Going Deeper

Examining Our Motivations for Christian Giving

Examining Our Motivations for Christian Giving

This article was originally published at:

Generosity is part of the gospel; not a “nice to have” feature or an “optional extra” but a sign of obedience to God. This can be seen from Paul’s writing to the Corinthians exhorting them to be generous: “Because of the service by which you have proved yourselves, others will praise God for the obedience that accompanies your confession of the gospel of Christ, and for your generosity in sharing with them and with everyone else.” (2 Corinthians 9:13).

But how can we practise generosity in a way that protects us from pride, self-righteousness, prejudice, the desire for control, any tendencies towards patronising the ones we help, a feeling of deserving…or any other sinfulness that we can bring into the practice of giving?

Nowadays, while most Christian resources on how to handle money and possessions encourage generosity and arrive at pretty similar conclusions on the question of “what should we do”, the way they reach those conclusions varies significantly. There is, generally speaking, an agreement on the fact that giving is important and should be practised by every Christian. But there is far less to be found on educating our hearts and considering our motivations.

The rhetoric employed in motivating Christians to give is extremely relevant. Paying attention to this might help us identify the underlying assumptions that are at play in trying to convince believers to make their money serve a good cause.

The thing that I find most troubling when inventorying the contemporary popular discourse aimed at encouraging believers to be generous (be it books on this topic or sermons aimed at stirring generosity) is a strong sense of a pervasive investment mentality. Now, let me clarify: I don’t think it’s all wrong—we should have discernment when exercising generosity—but the moment we take charge and “do it” with a sense of  self-importance (“we’re advancing God’s kingdom!”), we’re in danger of photobombing God. Because we are sophisticated enough, of course, we say “it’s all about him”, but oh, how we love to be in the picture.

What’s even more unsettling than this investment mindset that permeates a lot of popular Christian teaching on generosity, is seeing self-centredness and the pursuit of happiness placed firmly at the core of our eternal existence. It is a subtle way of making everything about ourselves, if not here and now, then in the afterlife, as if Christians on this side of eternity should only care about improving their rating, earning points for “The Good Place” and investing in eternal comfort and blessing.
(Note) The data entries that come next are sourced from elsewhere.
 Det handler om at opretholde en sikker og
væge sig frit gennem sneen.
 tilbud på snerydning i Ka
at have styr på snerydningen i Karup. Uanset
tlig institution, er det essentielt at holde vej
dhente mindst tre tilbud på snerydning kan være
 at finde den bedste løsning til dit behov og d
Allow me to be a bit sarcastic on this. I even encountered the syntagm “delayed gratification — eternal gratification”, which not only plays in a dodgy way on the metaphor of  “transferring your treasures in heaven”, but it reduces the believer to a self-interested individual that believes and obeys, because it works, because it’s the smart thing to do and the only thing that ultimately works in his own eternal interest. Sometimes this mentality is explicit, sometimes it’s not, but it is there. It feels like it presupposes there is a scoring system, points and rewards, which we can pretty much figure out this side of eternity and use in our favour, for our eternal benefit. Therefore we need to be ‘wise’ in every decision regarding money and possessions, because it has eternal implications: it might result in a better spot in the afterlife social system.
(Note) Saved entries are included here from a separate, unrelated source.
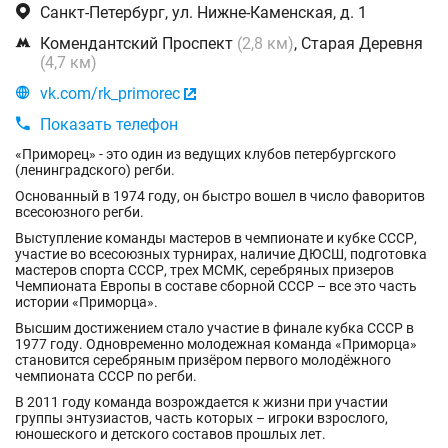

Санкт-Петербург, ул. Нижне-Каменская, д. 1

Комендантский Проспект
(2,8 км)
, Старая Деревня
(4,7 км)

vk.com/rk_primorec


Показать телефон
«Приморец» - это один из ведущих клубов петербургского
(ленинградского) регби.
Основанный в 1974 году, он быстро вошел в число фаворитов
всесоюзного регби.
Выступление команды мастеров в чемпионате и кубке СССР,
участие во всесоюзных турнирах, наличие ДЮСШ, подготовка
мастеров спорта СССР, трех МСМК, серебряных призеров
Чемпионата Европы в составе сборной СССР – все это часть
истории «Приморца».
Высшим достижением стало участие в финале кубка СССР в
1977 году. Одновременно молодежная команда «Приморца»
становится серебряным призёром первого молодёжного
чемпионата СССР по регби.
В 2011 году команда возрождается к жизни при участии
группы энтузиастов, часть которых – игроки взрослого,
юношеского и детского составов прошлых лет.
I find this kind of rhetoric and the theological assumptions it rests on quite problematic, as it ignores much of the spirit of the Scriptures, reducing them instead to some sort of code which will grant us riches in heaven. We are told that faith determines where we spend eternity (heaven or hell), so yes, “we get to heaven through faith”, but our deeds determine our further condition in either place. I don’t want to dispute this here or insist too much on it, but focusing on this cultivates a transactional mentality, which is not biblical at all. We are not “dealing” with God; there’s more to this living relationship of love, it goes beyond the stipulations of a contract. It is a covenant. We’re not depending on a contract with an all-powerful being, we have a loving Father-Creator who relentlessly loves us.

The feeling I’m left with after surveying much of the popular resources on giving is that while it gives good advice regarding best practices and practical insights on how Christians should steward money and possessions, it fails to convey a sense of the right motivation for doing so. It has too much cost-benefit analysis (ignoring that true love goes way beyond any “reasonable” arguments, and we are called to love) and it plays too much on cultivating an expectation that if we do our part, God is always careful in rewarding us faithfully. A lot of resources that give sound advice and share best practices lack a heart-transforming touch because they are focused too much on what to do and very little on why do it. Even when addressed, “the why matter” suffers often-times from being instrumentalised: we should act wisely and be obedient because it works for our own good, and failing to do so will result in less happiness. What I’d like to see is more focus on God’s character, not limiting the motivational part to a rule-based, carrots and sticks approach.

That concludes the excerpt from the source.